--- TASK DESCRIPTION ---
Every line below that has "strumenti" in it should be copied.

--- DATA LISTING ---
--------------------
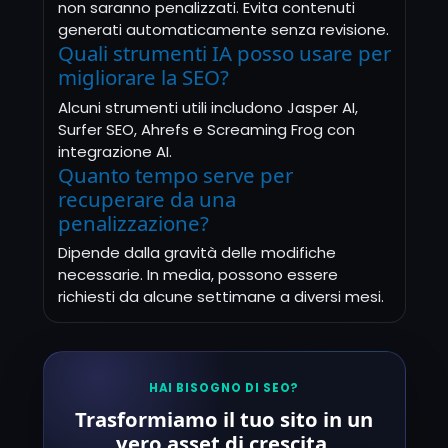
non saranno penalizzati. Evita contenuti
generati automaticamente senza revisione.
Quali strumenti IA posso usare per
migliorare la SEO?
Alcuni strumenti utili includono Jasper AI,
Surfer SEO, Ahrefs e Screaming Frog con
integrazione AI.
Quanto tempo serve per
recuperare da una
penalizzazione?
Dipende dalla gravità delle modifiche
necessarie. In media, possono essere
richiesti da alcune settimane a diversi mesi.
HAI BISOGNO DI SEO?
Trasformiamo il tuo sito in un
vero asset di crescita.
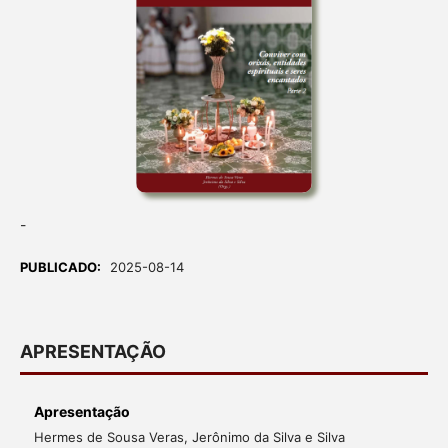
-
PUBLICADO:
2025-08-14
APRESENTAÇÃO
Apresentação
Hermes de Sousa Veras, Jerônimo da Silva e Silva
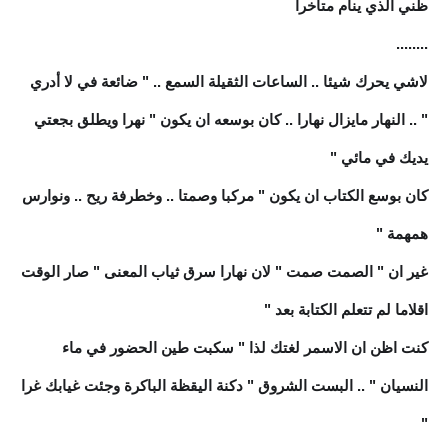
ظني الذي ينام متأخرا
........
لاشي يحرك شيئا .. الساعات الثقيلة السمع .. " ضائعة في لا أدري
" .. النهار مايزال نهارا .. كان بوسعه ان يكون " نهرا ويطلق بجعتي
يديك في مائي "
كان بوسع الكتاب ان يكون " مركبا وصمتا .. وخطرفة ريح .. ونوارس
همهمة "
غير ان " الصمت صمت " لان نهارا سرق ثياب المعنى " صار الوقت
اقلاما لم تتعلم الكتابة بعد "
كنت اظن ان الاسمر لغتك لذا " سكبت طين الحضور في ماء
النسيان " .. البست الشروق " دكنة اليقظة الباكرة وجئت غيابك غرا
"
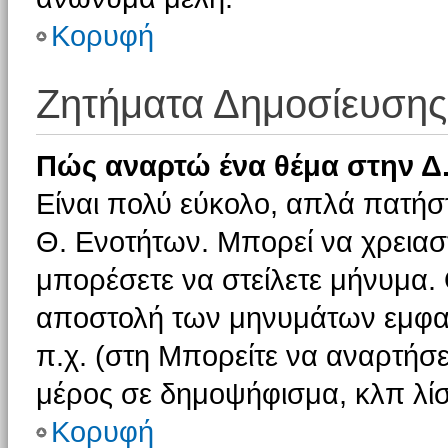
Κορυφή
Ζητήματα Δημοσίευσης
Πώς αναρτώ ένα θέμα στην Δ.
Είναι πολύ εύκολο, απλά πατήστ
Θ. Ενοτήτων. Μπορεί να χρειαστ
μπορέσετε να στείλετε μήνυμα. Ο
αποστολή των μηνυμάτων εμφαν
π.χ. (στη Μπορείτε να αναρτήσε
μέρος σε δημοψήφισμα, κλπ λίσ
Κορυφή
--------------------
--- EXERCISE SOLUTION ---
Quali strumenti IA posso usare per
Alcuni strumenti utili includono Jasper AI,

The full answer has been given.